M is the machine mode of the *memory location being addressed*,
not the machine mode of the address itself. That mode is always
the same on a given target machine (it is `Pmode', which normally
is `SImode'), so there is no point in mentioning it; thus, no
machine mode is written in the `address' expression. If some day
support is added for machines in which addresses of different
kinds of objects appear differently or are used differently (such
as the PDP-10), different formats would perhaps need different
machine modes and these modes might be written in the `address'
expression.
The PDP-10 may need three pointer machine modes, perhaps named like this:
QIPmode pointer to char
HIPmode pointer to short
SIPmode pointer to objects at least an int in size
> If I remember my computer architecture classes, the classical way to
> represent characters on a -10 was to have 5 7-bit fields with a bit
> left over. This violates ISO C, which mandates that all types be a
> whole number of bytes (so that memcpy works), and that a byte be at
> least 8 bits. This would mean you would have to use either 36-bit
> bytes, or 9-bit bytes. The path of least reistance is to have
> 36-bit 'bytes'. This is the path chosen by other word oriented
> machines, such as the C4x.
9-bit chars will probably be used. I don't think that 36-bit chars
would be acceptable. When doing text I/O, the 7-bit characters will
be zero-extended to 9 bits.
> It would be useful to have GCC be able to deal with different sized
> pointers and/or different encodings for the pointers.
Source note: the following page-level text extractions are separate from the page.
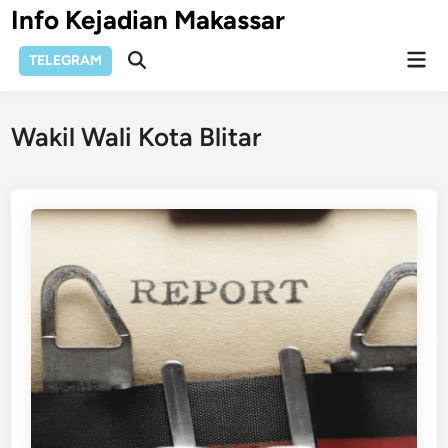
Skip
Info Kejadian Makassar
to
Mai
content
TELEGRAM
Open
Men
Search
Wakil Wali Kota Blitar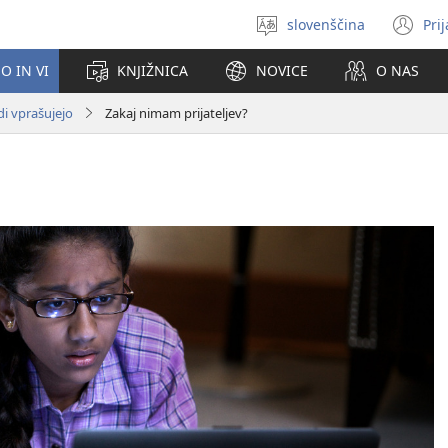
slovenščina
Pri
Izberite
(o
jezik
no
O IN VI
KNJIŽNICA
NOVICE
O NAS
ok
i vprašujejo
Zakaj nimam prijateljev?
I have run
> into this on some machines, such as the Mitsubshi D10V (function
> pointers are 16-bit word pointers, while data pointers are 16-bit
> byte pointers), but I suspect you will have to get buy-in from the
> people that work on the front ends (ie, the TREE interface), since
> that is where a lot of the work will need to be done. Given this
> byte pointer-ness has been in the compiler since its inception, I
> suspect you will find undocumented assumptions rife throughout the
> compiler.
I was hoping that the front ends would not be affected much at all.
Say, if the back end is presented with a constant char *, it could
do the necessary translation into a PDP-10 byte pointer. Similarly,
there could be machine description patterns for pointer arithmetic.